Which brings me to the current debate about unpaid internships. The unpaid internship may be a thing of the past after a federal judge ruled in June that Fox Searchlight violated the Fair Labor Standards Act. The decision has started a kerfuffle among the beneficiaries of unpaid internships. Their argument? If interns gain skills beyond what they learn in the classroom and if they are willing to work for networking opportunities and other "career capital" in lieu of a paycheck, what's the problem?

Here's the problem: suspiciously lacking from this debate is the truth that unpaid internships give a leg up to the well-off. As a teacher hoping to send students into the larger world with sympathetic imaginations — and if not yet a kinship for people of lesser means then at least an awareness of their plight — I find this omission disappointing.

I am not against unpaid internships. My point is that I would like to see a healthy acknowledgment, by those fortunate enough to avail themselves of them, that unpaid internships give people of means an advantage. I'd like to see that because humility and gratitude are much better for our democracy than lack of awareness and a sense of entitlement.

I know that working a productive job is important to keeping our economy clicking, and I applaud every young person who finesses his connections to get a good job. But I also agree with Alexis de Tocqueville when in "Democracy in America" he suggests a downside. Individualism, he wrote, is "a calm and considered feeling which disposes each citizen to isolate himself from the mass of his fellows and withdraw into his circle of family and friends; with this little society formed to his taste, he gladly leaves the greater society to look after itself."

This is not the attitude students should take with them into the world.

There is no lack of insular thinking in our society; failing to acknowledge our advantages only makes it worse. And it's not just unpaid internships that favor the well off. Unpaid service work (recently disdained in a Wall Street Journal commentary as mere "résumé fodder") is also an opportunity more available to the wealthy. The difference, however, is that service work — for résumé fodder or more altruistic purposes — more likely prevents insular thinking because it brings people together who might otherwise remain divided by circumstance.

For 40-some years, my father worked as a social worker. Every day he would suit up and head downtown and do his best to find homes for children orphaned by drugs or crime. He saw sad things and often felt powerless. He never said much, but he did say these words (which I took to be wisdom from years in the trenches): "These people do not want to be on welfare."

Empathy is born of proximity, and if our jobs or lives don't take us among the disadvantaged, we must at least acknowledge their disadvantage, see them truthfully, and not pretend they don't exist, or that they should "just get a job," or that someone else will take care of them.

As I tell my students: We cannot physically be everywhere, in every place, and every walk of life. So that is why we have imaginations.

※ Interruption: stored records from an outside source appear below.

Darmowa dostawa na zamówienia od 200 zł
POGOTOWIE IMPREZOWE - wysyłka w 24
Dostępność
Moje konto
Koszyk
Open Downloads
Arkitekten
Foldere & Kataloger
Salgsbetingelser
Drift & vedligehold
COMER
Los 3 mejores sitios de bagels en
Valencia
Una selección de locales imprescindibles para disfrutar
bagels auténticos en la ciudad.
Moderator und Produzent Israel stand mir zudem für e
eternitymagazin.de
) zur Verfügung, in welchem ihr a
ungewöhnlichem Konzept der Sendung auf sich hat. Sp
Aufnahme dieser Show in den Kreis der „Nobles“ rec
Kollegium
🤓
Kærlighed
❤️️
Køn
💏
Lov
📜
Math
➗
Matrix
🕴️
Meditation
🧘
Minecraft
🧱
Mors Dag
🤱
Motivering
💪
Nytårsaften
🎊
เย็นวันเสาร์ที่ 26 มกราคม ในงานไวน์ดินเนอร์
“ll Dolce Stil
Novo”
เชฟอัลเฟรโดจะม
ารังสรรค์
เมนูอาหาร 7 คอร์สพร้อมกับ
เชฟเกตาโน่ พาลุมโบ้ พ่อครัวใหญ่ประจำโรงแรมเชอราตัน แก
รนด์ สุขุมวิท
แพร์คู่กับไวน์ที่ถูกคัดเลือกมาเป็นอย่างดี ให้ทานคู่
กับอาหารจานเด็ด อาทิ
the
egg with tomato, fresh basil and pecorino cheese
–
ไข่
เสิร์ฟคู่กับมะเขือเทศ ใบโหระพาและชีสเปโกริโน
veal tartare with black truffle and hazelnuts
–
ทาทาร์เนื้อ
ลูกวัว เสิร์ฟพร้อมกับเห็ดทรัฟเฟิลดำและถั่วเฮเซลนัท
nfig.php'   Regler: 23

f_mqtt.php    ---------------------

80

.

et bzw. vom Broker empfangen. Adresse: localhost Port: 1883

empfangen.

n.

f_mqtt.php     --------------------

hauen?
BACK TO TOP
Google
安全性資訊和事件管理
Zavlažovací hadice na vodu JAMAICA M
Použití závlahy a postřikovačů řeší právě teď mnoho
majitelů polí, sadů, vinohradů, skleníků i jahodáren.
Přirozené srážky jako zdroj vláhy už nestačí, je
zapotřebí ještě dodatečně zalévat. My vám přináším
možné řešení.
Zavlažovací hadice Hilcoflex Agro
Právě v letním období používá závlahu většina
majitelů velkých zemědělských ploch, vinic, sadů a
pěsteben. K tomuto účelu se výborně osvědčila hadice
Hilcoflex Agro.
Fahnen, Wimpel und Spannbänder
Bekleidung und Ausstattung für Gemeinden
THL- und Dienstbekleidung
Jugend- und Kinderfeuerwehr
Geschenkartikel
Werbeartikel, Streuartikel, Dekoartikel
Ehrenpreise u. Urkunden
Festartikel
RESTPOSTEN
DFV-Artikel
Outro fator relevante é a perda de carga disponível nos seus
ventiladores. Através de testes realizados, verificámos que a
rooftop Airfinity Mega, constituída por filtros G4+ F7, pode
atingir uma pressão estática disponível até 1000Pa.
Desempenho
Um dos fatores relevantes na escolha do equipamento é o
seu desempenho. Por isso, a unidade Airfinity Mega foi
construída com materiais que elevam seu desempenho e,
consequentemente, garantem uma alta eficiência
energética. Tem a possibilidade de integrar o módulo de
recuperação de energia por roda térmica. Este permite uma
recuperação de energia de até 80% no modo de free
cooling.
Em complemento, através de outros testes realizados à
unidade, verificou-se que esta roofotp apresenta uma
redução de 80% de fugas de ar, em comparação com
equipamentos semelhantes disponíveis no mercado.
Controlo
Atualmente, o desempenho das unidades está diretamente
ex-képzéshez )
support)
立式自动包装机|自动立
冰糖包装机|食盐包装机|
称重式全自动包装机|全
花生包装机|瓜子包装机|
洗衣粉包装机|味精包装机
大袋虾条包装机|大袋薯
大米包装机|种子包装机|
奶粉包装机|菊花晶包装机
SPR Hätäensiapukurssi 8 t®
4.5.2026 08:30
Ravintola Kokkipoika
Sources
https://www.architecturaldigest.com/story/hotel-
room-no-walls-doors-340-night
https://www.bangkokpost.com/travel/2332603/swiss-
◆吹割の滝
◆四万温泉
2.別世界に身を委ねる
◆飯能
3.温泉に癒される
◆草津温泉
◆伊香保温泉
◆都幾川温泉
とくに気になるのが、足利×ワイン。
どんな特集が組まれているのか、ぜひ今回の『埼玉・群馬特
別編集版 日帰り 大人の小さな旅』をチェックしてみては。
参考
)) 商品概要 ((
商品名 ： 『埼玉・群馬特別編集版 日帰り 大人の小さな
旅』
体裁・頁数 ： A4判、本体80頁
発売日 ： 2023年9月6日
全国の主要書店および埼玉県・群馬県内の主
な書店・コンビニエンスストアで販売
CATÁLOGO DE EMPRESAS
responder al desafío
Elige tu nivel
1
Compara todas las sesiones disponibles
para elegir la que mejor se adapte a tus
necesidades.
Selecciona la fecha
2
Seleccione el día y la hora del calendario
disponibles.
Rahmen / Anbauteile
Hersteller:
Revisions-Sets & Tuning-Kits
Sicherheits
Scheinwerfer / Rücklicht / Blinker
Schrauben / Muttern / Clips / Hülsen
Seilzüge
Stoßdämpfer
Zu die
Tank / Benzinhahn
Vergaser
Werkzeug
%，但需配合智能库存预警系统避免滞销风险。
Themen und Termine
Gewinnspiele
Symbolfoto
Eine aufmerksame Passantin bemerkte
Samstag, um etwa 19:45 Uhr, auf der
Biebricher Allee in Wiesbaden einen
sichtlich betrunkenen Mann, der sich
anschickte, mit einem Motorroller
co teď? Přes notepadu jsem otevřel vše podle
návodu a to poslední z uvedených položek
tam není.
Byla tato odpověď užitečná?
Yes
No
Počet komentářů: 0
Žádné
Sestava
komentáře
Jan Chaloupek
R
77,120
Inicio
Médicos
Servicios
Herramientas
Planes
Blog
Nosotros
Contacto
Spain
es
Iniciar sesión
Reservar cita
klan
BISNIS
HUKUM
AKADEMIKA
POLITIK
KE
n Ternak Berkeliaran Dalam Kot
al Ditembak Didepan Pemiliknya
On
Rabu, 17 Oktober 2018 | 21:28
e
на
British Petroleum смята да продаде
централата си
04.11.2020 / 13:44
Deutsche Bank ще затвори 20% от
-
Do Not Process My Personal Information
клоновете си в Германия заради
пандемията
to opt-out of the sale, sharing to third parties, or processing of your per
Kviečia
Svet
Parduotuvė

In his book "Tattoos on the Heart," Greg Boyle, a Jesuit priest, suggests that if we can envision kinship, we can attain justice. "We imagine no one standing outside of that circle," he writes, "moving ourselves closer to the margins so that the margins themselves will be erased. We stand there with those whose dignity has been denied. We locate ourselves with the poor and the powerless and the voiceless. At the edges, we join the easily despised and the readily left out. We stand with the demonized so that the demonizing will stop. We situate ourselves right next to the disposable so that the day will come when we stop throwing people away." Kinship, Boyle writes, is "not serving the other, but being one with the other."

As many of my former students zip along on the current of their charmed lives, adding internships to their résumés as they go, I want them to remember that their imagination is not just a tool we used in 10th-grade English. It's their ticket to empathy, their passport to the human race, and they should use it. Start, I want to tell them, by acknowledging the advantages you have and being aware that others don't have them. Next, don't just "give back," but bring the world together by first seeing the divide, then imagining it gone, and then working to make it gone.

Don't widen the river.

Christine Brunkhorst, a former English teacher at St. Thomas Academy, is a Minneapolis writer.